Depuis la révision du Code civil en 2013, toute personne majeure peut prendre ses dispositions au cas où elle perdrait sa capacité de discernement, notamment parce qu’elle est tombée dans le coma ou la démence. Cela consiste principalement à désigner quelqu’un de confiance qui la représentera tant sur le plan tant personnel qu’administratif et judiciaire, lorsqu’elle ne sera plus capable de défendre elle-même ses intérêts.
Pour autant que les choses aient été faites dans les règles (lire plus loin), le «mandat pour cause d’inaptitude», puisque tel est son nom, ne peut être contesté et son auteur est donc certain de ne pas être mis sous curatelle. Bref, un document de première importance dont certain était persuadé qu’il allait rencontrer un franc succès.
Or, selon un sondage commandé par Pro Senectute et publié le mois dernier, 23% des Suisses savent de quoi il s’agit et 25% en ont déjà entendu parler. Faites le compte: il en reste 52% qui en ignorent son existence. Et c’est pire encore en Suisse romande, où deux tiers des gens ne savent pas de quoi il s’agit! A ce taux-là, évidemment, très peu en ont écrit un: 12% sur l’ensemble de la Suisse, mais 5% seulement en Romandie!
Voilà pourquoi Bon à Savoir propose désormais un dossier contenant non seulement les instructions nécessaires à sa rédaction, mais aussi un modèle, qui devra être modifié en fonction des besoins (lire page ci-contre).
Ce que la loi prévoit
Le mandat pour cause d’inaptitude permet donc de désigner celui ou ceux qui prendront les décisions que le mandant ne peut plus prendre, faute de discernement. Comme cette ou ces personnes auront un pouvoir considérable, elles ne recevront un acte officiel faisant état de leurs droits que lorsqu’une instance cantonale – l’Autorité de protection de l’adulte – aura vérifié que le mandant est effectivement incapable de discernement, qu’il avait cette capacité lorsqu’il a rédigé le mandat, que les critères de forme sont respectés, que l’individu désigné accepte la tâche, etc.

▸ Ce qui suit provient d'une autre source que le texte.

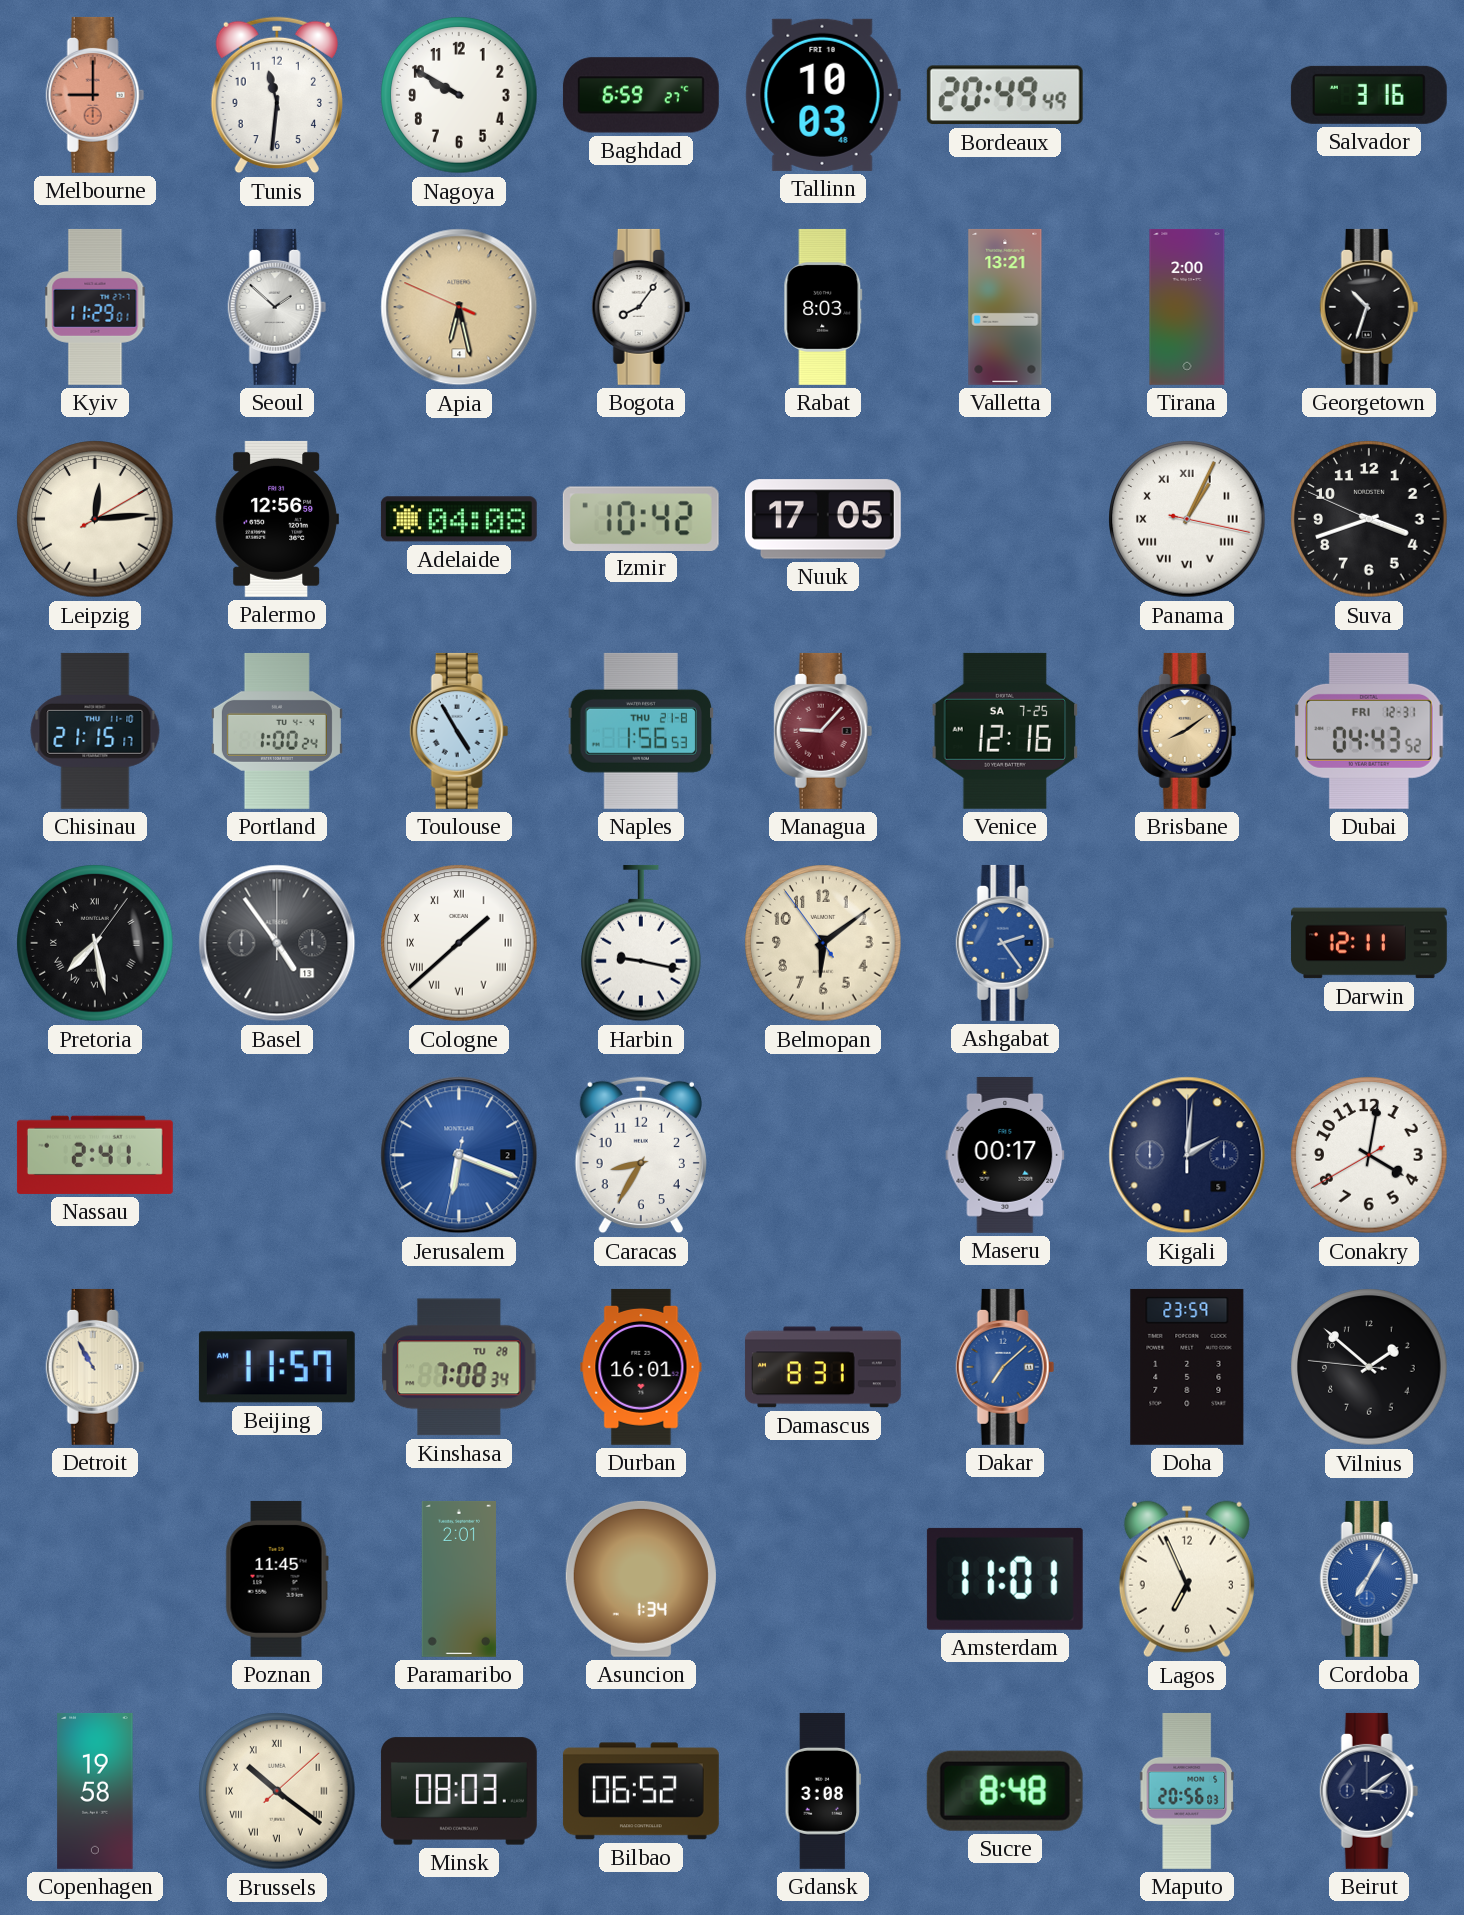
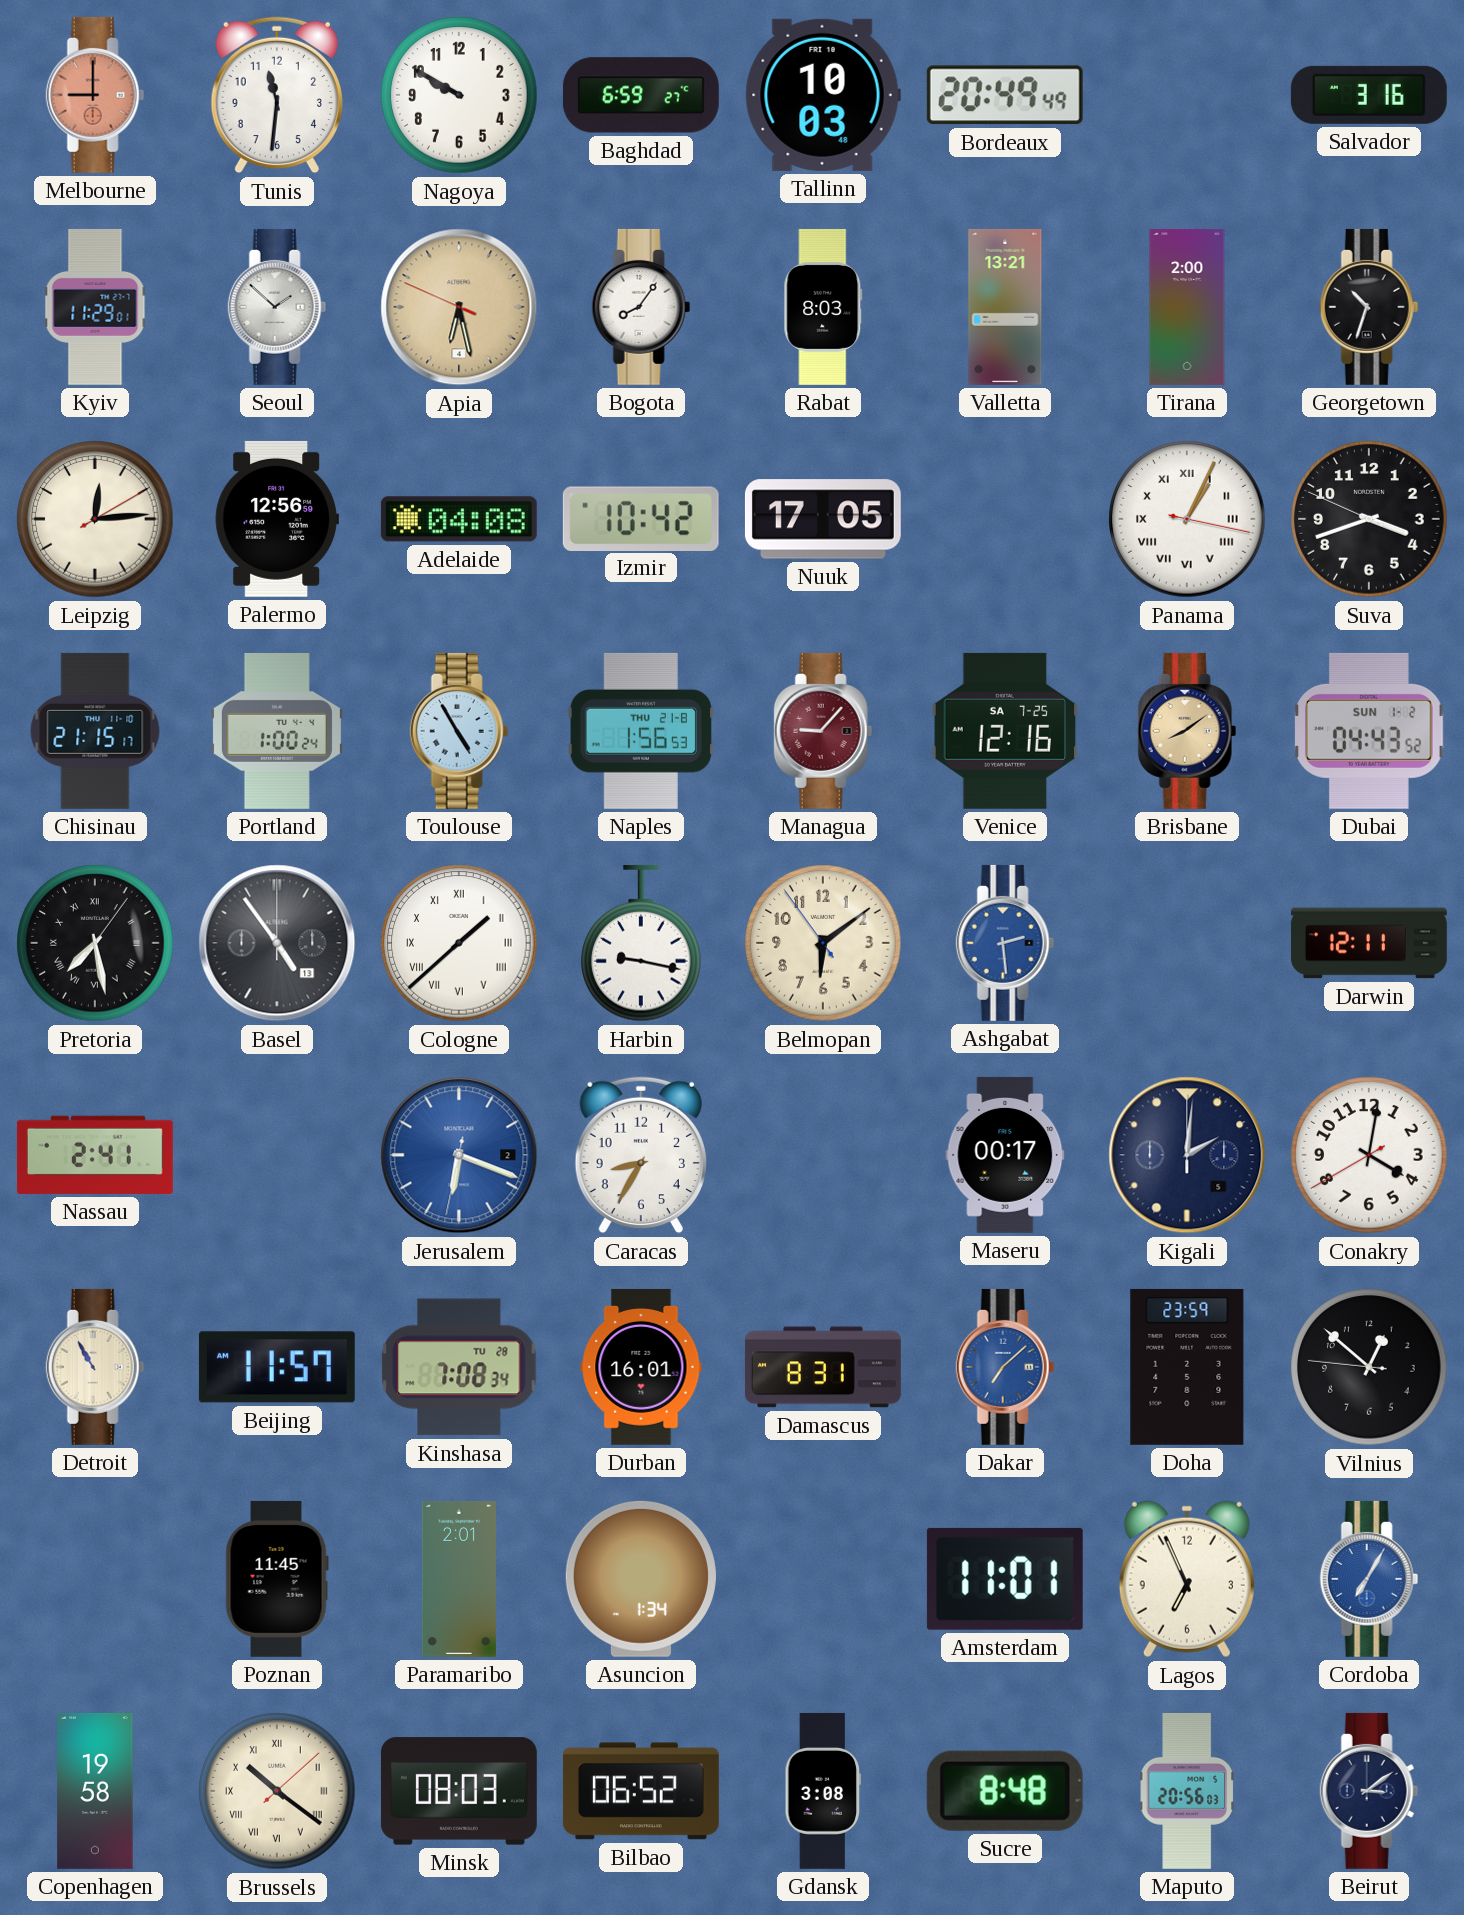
Dubai date: FRI 12-31 -> SUN 1-2
Ashgabat: 2:24 -> 2:29
Vilnius: 1:51 -> 12:51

La loi prévoit que ce dernier pourra:
⇨ fournir une assistance personnelle: ouverture du courrier, suivi des soins et des traitements médicaux, relation avec un home, acceptation ou refus d’héritage, etc;
⇨ gérer le patrimoine: trafic de paiement, échanges avec les banques, placements de fortune, etc;
⇨ représenter le mandant dans les rapports juridiques avec des tiers: contrats avec les assurances ou d’autres sociétés, demandes de prestations sociales, déclaration d’impôt, représentation face aux autorités et aux tribunaux, etc.
À qui déléguer?
Le mandant peut très bien confier telle tache à un proche et telle tache à quelqu’un d’autre. Il convient alors d’être très précis dans la répartition du travail et de veiller à ce que tous les protagonistes s’entendent bien car, sinon, la situation risque de devenir cauchemardesque!

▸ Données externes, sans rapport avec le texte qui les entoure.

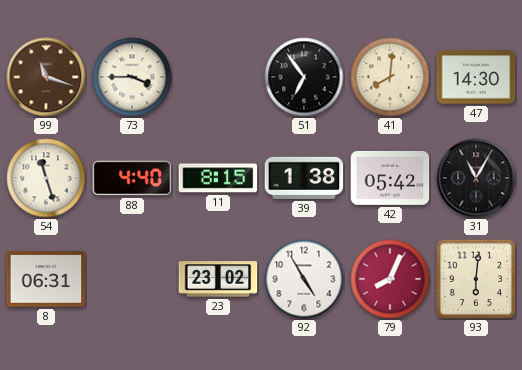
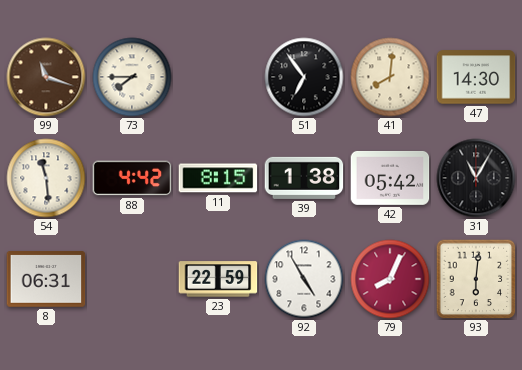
73: 3:45 -> 7:45
54: 11:27 -> 11:29
88: 4:40 -> 4:42
23: 23:02 -> 22:59
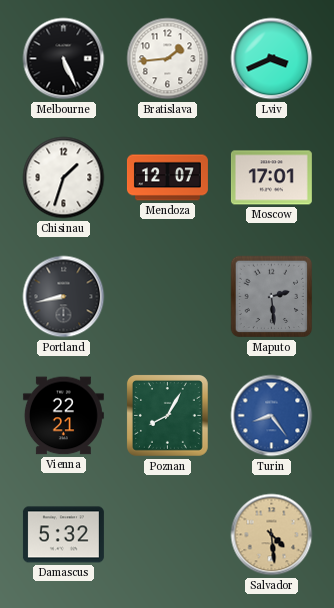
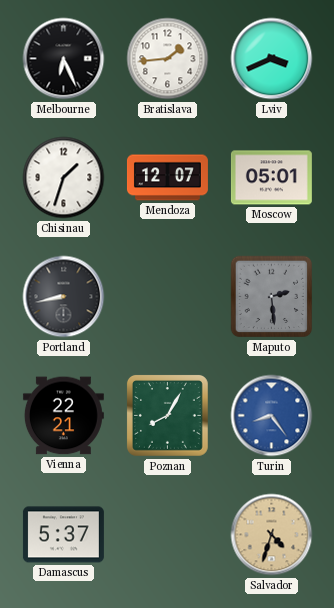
Melbourne: 5:26 -> 6:26
Moscow: 17:01 -> 05:01
Damascus: 5:32 -> 5:37
Salvador: 4:29 -> 4:33
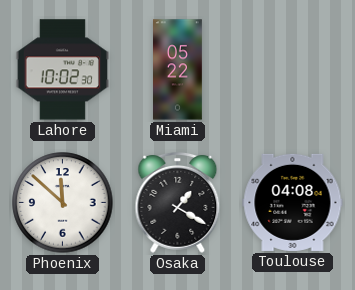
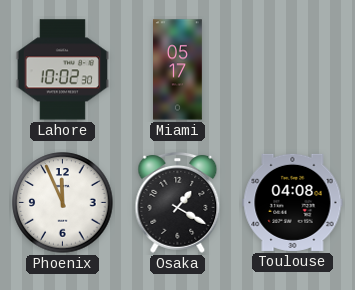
Miami: 05:22 -> 05:17
Phoenix: 11:52 -> 11:56
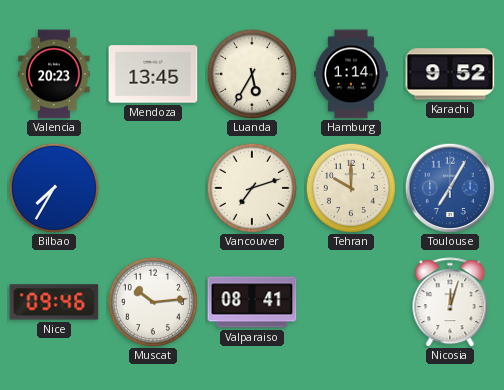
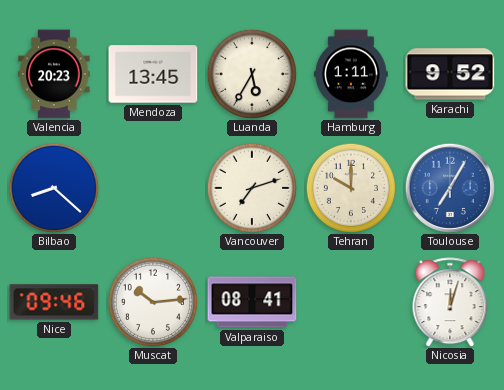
Hamburg: 1:14 -> 1:11
Bilbao: 7:35 -> 8:22
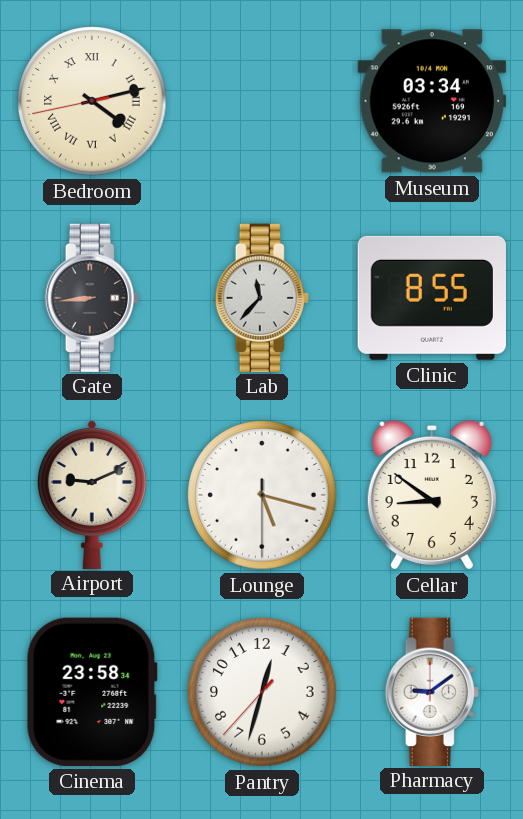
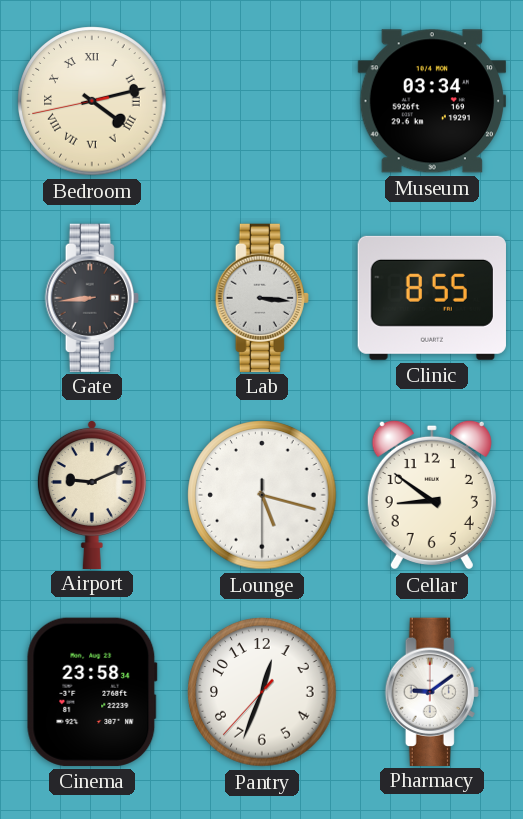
Lab: 11:37 -> 3:16
Pantry: 12:32 -> 12:33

Les personnes proposées doivent être majeures, mais peuvent aussi être morales (banque, fiduciaire). Elles ne sont pas obligées d’accepter leur désignation et peuvent demander la résiliation en cours de contrat. Il faut donc non seulement s’assurer qu’elles sont disposées à assumer les tâches dévolues, mais leur prévoir des remplaçants en cas de désistement.

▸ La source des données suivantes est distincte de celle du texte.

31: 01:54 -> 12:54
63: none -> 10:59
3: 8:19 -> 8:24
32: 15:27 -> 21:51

Tout comme un testament, la forme olographe – document entièrement écrit à la main – est obligatoire. La forme dactylographiée est admise si le document est authentifié par un notaire. Et, dans tous les cas, il doit être localisé, daté et signé.
Sans mandat
Les couples mariés ou enregistrés peuvent se représenter mutuellement sans mandat pour cause d’inaptitude. Selon la loi, ils doivent, toutefois, faire ménage commun ou se fournir une assistance personnelle régulière. Et attention: cela n’est possible que pour les actes juridiques habituellement nécessaires pour satisfaire les besoins du conjoint incapable de discernement, soit l’administration ordinaire de ses revenus et la gestion de sa correspondance. Pour les actes juridiques relevant de l’administration extraordinaire des biens, par exemple une vente immobilière, ils doivent être désignés par un mandat pour cause d’inaptitude ou requérir le consentement de l’Autorité de protection de l’adulte.
Sans mandat et sans conjoint officiel, cette même autorité va tenter de désigner un membre de la famille comme représentant, mais si cela n’est pas possible, elle instituera une curatelle externe.